PARIS (Reuters) - (Au 1er paragraphe, bien lire lundi)
Des juges d'instruction parisiens ont rendu le 11 juillet un non-lieu pour les responsables du groupe suisse de matériaux de construction Eternit, a annoncé lundi l'Association des victimes de l'amiante (AVA), un matériau cancérigène.
L'AVA dénonce dans un communiqué une volonté selon elle délibérée des magistrats instructeurs du pôle de santé publique de Paris de "mettre un terme par des non-lieux à toutes les affaires engagées par les victimes de l'amiante depuis 23 ans".
"C'est un véritable déni de justice", a pour sa part déclaré à Reuters le secrétaire national de l'Association nationale de défense des victimes de l'amiante (Andeva), Alain Bobbio. "Les magistrats, après plus de 20 ans d'instruction, n'ont écouté que le point de vue des employeurs."
L’amiante a fait des dizaines de milliers de victimes en France, qui meurent encore au rythme de 2.000 à 3.000 chaque année, 20 ans après l’interdiction de ce produit, selon les estimations. Selon Alain Bobbio, il y a eu 147 morts reconnus à cause de l'amiante dans la seule usine de Vitry-en-Charollais.
Comme d'autres dossiers d'intoxication à l'amiante, les juges d'instructions estiment notamment dans leur ordonnance que l'impossibilité de dater précisément la contamination rend aussi impossible l'incrimination de personnes.

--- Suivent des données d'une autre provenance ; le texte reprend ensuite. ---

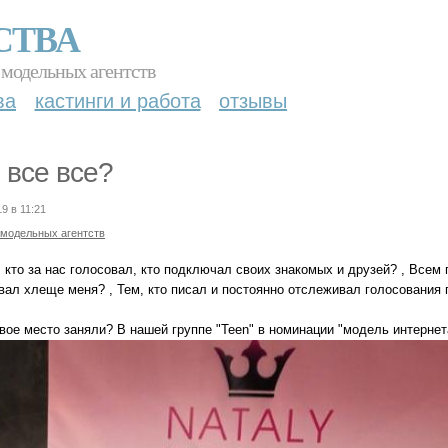
СТВА
 модельных агентств
ва
кастинги и работа
отзывы
 все все?
9 в 11:21
 модельных агентств
 кто за нас голосовал, кто подключал своих знакомых и друзей? , Всем
вал хлеще меня? , Тем, кто писал и постоянно отслеживал голосования 
вое место заняли? В нашей группе "Teen" в номинации "модель интернет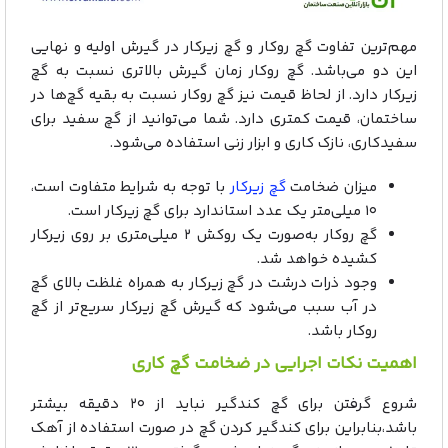
مهم‌ترین تفاوت گچ روکار و گچ زیرکار در گیرش اولیه و نهایی
این دو می‌باشد. گچ روکار زمان گیرش بالاتری نسبت به گچ
زیرکار دارد. از لحاظ قیمت نیز گچ روکار نسبت به بقیه گچ‌ها در
ساختمان، قیمت کمتری دارد. شما می‌توانید از گچ سفید برای
سفیدکاری، نازک کاری و ابزار زنی استفاده می‌شود.
میزان ضخامت
گچ زیرکار
با توجه به شرایط متفاوت است،
۱۰ میلی‌متر یک عدد استاندارد برای گچ زیرکار است.
گچ روکار به‌صورت یک روکش ۲ میلی‌متری بر روی زیرکار
کشیده خواهد شد.
وجود ذرات درشت در گچ زیرکار به همراه غلظت بالای گچ
در آب سبب می‌شود که گیرش گچ زیرکار سریع‌تر از گچ
روکار باشد.
اهمیت نکات اجرایی در ضخامت گچ کاری
شروع گرفتن برای گچ کندگیر نباید از ۲۰ دقیقه بیشتر
باشد،بنابراین برای کندگیر کردن گچ در صورت استفاده از آهک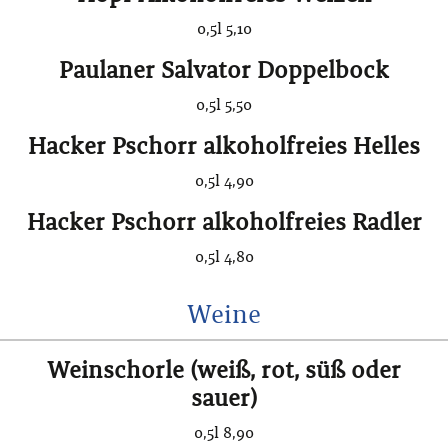
0,5l 5,10
Paulaner Salvator Doppelbock
0,5l 5,50
Hacker Pschorr alkoholfreies Helles
0,5l 4,90
Hacker Pschorr alkoholfreies Radler
0,5l 4,80
Weine
Weinschorle (weiß, rot, süß oder
sauer)
0,5l 8,90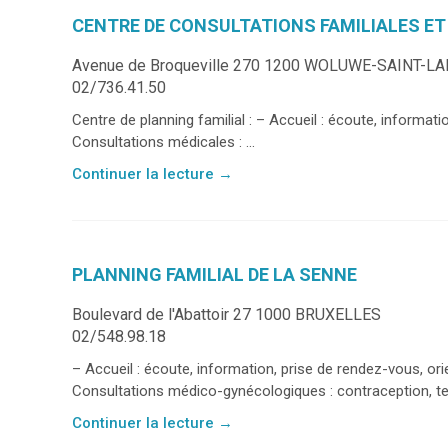
CENTRE DE CONSULTATIONS FAMILIALES E
Avenue de Broqueville 270 1200 WOLUWE-SAINT-L
02/736.41.50
Centre de planning familial : – Accueil : écoute, informat
Consultations médicales : ...
Continuer la lecture
→
PLANNING FAMILIAL DE LA SENNE
Boulevard de l'Abattoir 27 1000 BRUXELLES
02/548.98.18
– Accueil : écoute, information, prise de rendez-vous, ori
Consultations médico-gynécologiques : contraception, tes
Continuer la lecture
→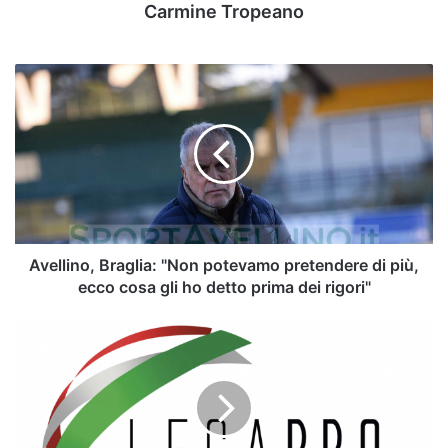
Carmine Tropeano
Avellino,
Braglia:
"Non
potevamo
pretendere
di
più,
ecco
cosa
gli
Avellino, Braglia: "Non potevamo pretendere di più,
ho
ecco cosa gli ho detto prima dei rigori"
detto
prima
Serie
dei
C
rigori"
-
ora
è
ufficiale,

Un argument qui fait bondir les associations de défense des victimes et leurs avocats. "Cela ne tient pas la route une seconde", a ainsi déclaré à Reuters Me Michel Ledoux, avocat des salariés de trois usines d'Eternit.
L'AVA et l'Andeva ont annoncé qu'elles allaient faire appel de ce non-lieu, qui concerne tous les sites d'Eternit.
Mais l'AVA compte surtout sur une citation directe à laquelle plus de mille victimes se sont jointes à ce jour et qui sera déposée officiellement en septembre prochain.
Cette citation directe, qui vise les "responsables nationaux" de la catastrophe sanitaire de l'amiante, doit permettre de contourner l'instruction et la décision du 11 juillet, explique l'association.
"C'est pour nous le moyen d'obtenir un procès pénal", a expliqué à Reuters l'un de ses dirigeants, Michel Parigot.
La chambre de l’instruction de la cour d’appel de Paris a annulé en 2017 la mise en examen des principaux responsables nationaux présumés dans deux dossiers de l’affaire de l’amiante.
Il s'agit de neuf hauts fonctionnaires, scientifiques et industriels, dont un ex-directeur général de la Santé et des membres du Comité permanent amiante (CPA), qui avaient été mis examen en 2011-2012 pour homicides et blessures involontaires.